I recently sold shares of Johnson & Johnson at $92. I had bought them on your recommendation last December at $71. Now I have about $9,000 to invest. What is your opinion of Tesla Motors Inc.? Would you advise purchasing 75 shares for a long-term investment in my individual retirement account if I would reinvest the dividends? And can you tell me why Tesla can’t sell its vehicles online directly to the consumer and avoid the expenses of opening a franchise dealership? It seems to me that the public would be able to buy a Tesla at a lower price and avoid the sales commission costs and franchise expenses.

N.C., Wilmington, N.C.



Dear N.C.: 

Selling Johnson & Johnson (JNJ-$86.94) is an unforgivable sin.
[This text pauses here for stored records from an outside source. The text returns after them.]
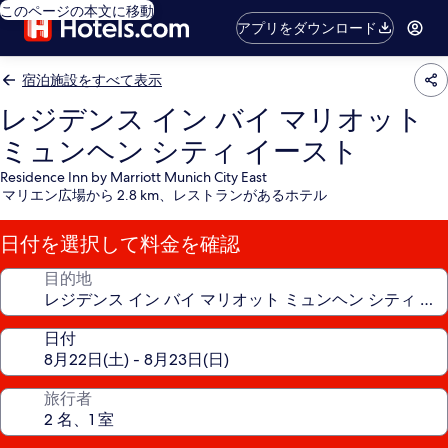
このページの本文に移動
アプリをダウンロード
宿泊施設をすべて表示
レジデンス イン バイ マリオット
ミュンヘン シティ イースト
Residence Inn by Marriott Munich City East
マリエン広場から 2.8 km、レストランがあるホテル
日付を選択して料金を確認
目的地
日付
旅行者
Admittedly, the share price in the past dozen years hasn’t been much to call home about, even though revenues in that time frame have doubled, earnings have tripled and the dividend has increased fourfold. In fact, the values of most big pharma issues have been dead in the water during the past decade. However, the 30 percent increase in JNJ’s share value from your December price is a portent of things to come. Some investors are beginning to realize once again that proven management, quality revenues, quality earnings and strong dividend growth trump the hyperbole and tawdry testimonials of Wall Street’s “get rich quick” touts. Repurchase JNJ, and forget Tesla (TSLA-$165.78), a speculation so rank that, like a pack of cigarettes, it should have a “Dangerous to Your Wealth” warning label attached to its TSLA ticker symbol.

TSLA has opened about 30 stores in a dozen states. And residents of the remaining states must order a TSLA by phone or on the Internet. Most states have a gaggle of franchise laws barring General Motors, Ford, Chrysler, BMW, Toyota, Honda, etc., from selling directly to the consumer. These franchise laws go way back to the industry’s early days, when Henry “Old Sourpuss” Ford needed to persuade entrepreneurs to help him sell his Model T. And those state laws may be justified because without them, the automakers could easily use their tremendous economic clout to bypass the middleman and sell vehicles for less than their independent franchisees. And because most state legislators depend on significant political contributions from franchised dealers, they agree that TSLA’s direct sales violate the franchise laws. These franchise laws increase the cost of your Lincolns, Buicks and Lexi because they insulate the franchised dealers from the e-commerce revolution, which has hurt Barnes & Noble, Best Buy, Sears and other retailers. So according to an angry reader in North Carolina, your Republican-controlled state Senate passed a law banning TSLA from selling its cars online. If TSLA were permitted to sell its cars online, the auto manufacturers could also establish their own online retail networks and sell directly to the public. So if your state allowed TSLA to establish a franchise, it would open the door for GM, Ford, Chrysler and others to create their own sales subsidiaries and sell directly to the consumer. The Big Three automakers flirted with this idea in the 1990s, but a rancorous and strident dealer backlash persuaded them to change their tactics. TSLA’s lawyers argue that this is illegal restraint of trade and that it violates interstate commerce laws.

TSLA makes sensational cars, and the reviews have been rave. The Model S fully charges in less than 25 minutes and goes from zero to 60 in 4.2 seconds, and its 85 kilowatt-hour battery has a range of more than 260 miles. But this company may not be “honestly” profitable until September 2021 or March 2022 and may not pay a dividend until 2026. Therefore, you might have to wait 13 years before you would reinvest any dividends. Frankly, I think anyone who buys this stock has to be addled and wacky to pay $166 a share for a company that has no earnings and produces $70,000-$125,000 cars that many banks won’t finance. TSLA is not an investment; it’s a speculation. But the cars are dynamite.